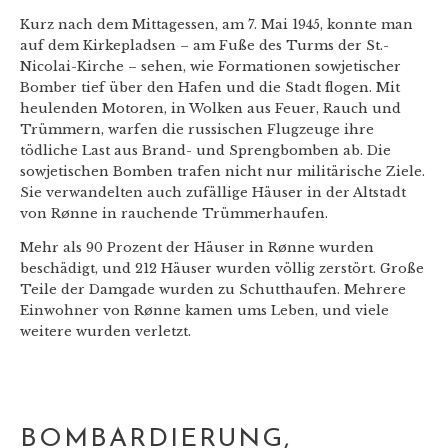
Kurz nach dem Mittagessen, am 7. Mai 1945, konnte man
auf dem Kirkepladsen – am Fuße des Turms der St.-
Nicolai-Kirche – sehen, wie Formationen sowjetischer
Bomber tief über den Hafen und die Stadt flogen. Mit
heulenden Motoren, in Wolken aus Feuer, Rauch und
Trümmern, warfen die russischen Flugzeuge ihre
tödliche Last aus Brand- und Sprengbomben ab. Die
sowjetischen Bomben trafen nicht nur militärische Ziele.
Sie verwandelten auch zufällige Häuser in der Altstadt
von Rønne in rauchende Trümmerhaufen.
Mehr als 90 Prozent der Häuser in Rønne wurden
beschädigt, und 212 Häuser wurden völlig zerstört. Große
Teile der Damgade wurden zu Schutthaufen. Mehrere
Einwohner von Rønne kamen ums Leben, und viele
weitere wurden verletzt.
BOMBARDIERUNG,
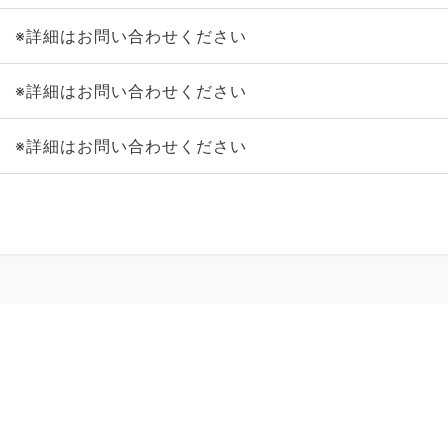
※詳細はお問い合わせください
※詳細はお問い合わせください
※詳細はお問い合わせください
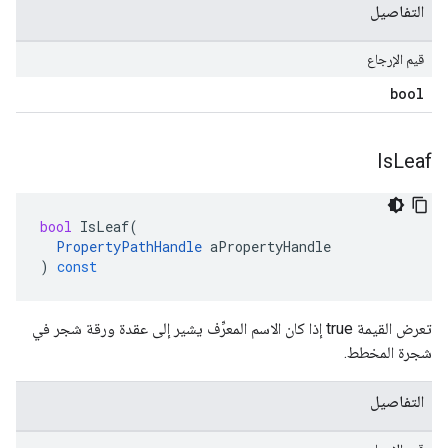
التفاصيل
قيم الإرجاع
bool
Is
Leaf
bool
IsLeaf
(
PropertyPathHandle
aPropertyHandle
)
const
تعرض القيمة true إذا كان الاسم المعرِّف يشير إلى عقدة ورقة شجر في
شجرة المخطط.
التفاصيل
________
Restate each of the entries above word for word and skip every image.

Kurz nach dem Mittagessen, am 7. Mai 1945, konnte man
auf dem Kirkepladsen – am Fuße des Turms der St.-
Nicolai-Kirche – sehen, wie Formationen sowjetischer
Bomber tief über den Hafen und die Stadt flogen. Mit
heulenden Motoren, in Wolken aus Feuer, Rauch und
Trümmern, warfen die russischen Flugzeuge ihre
tödliche Last aus Brand- und Sprengbomben ab. Die
sowjetischen Bomben trafen nicht nur militärische Ziele.
Sie verwandelten auch zufällige Häuser in der Altstadt
von Rønne in rauchende Trümmerhaufen.
Mehr als 90 Prozent der Häuser in Rønne wurden
beschädigt, und 212 Häuser wurden völlig zerstört. Große
Teile der Damgade wurden zu Schutthaufen. Mehrere
Einwohner von Rønne kamen ums Leben, und viele
weitere wurden verletzt.
BOMBARDIERUNG,
※詳細はお問い合わせください
※詳細はお問い合わせください
※詳細はお問い合わせください
التفاصيل
قيم الإرجاع
bool
Is
Leaf
bool
IsLeaf
(
PropertyPathHandle
aPropertyHandle
)
const
تعرض القيمة true إذا كان الاسم المعرِّف يشير إلى عقدة ورقة شجر في
شجرة المخطط.
التفاصيل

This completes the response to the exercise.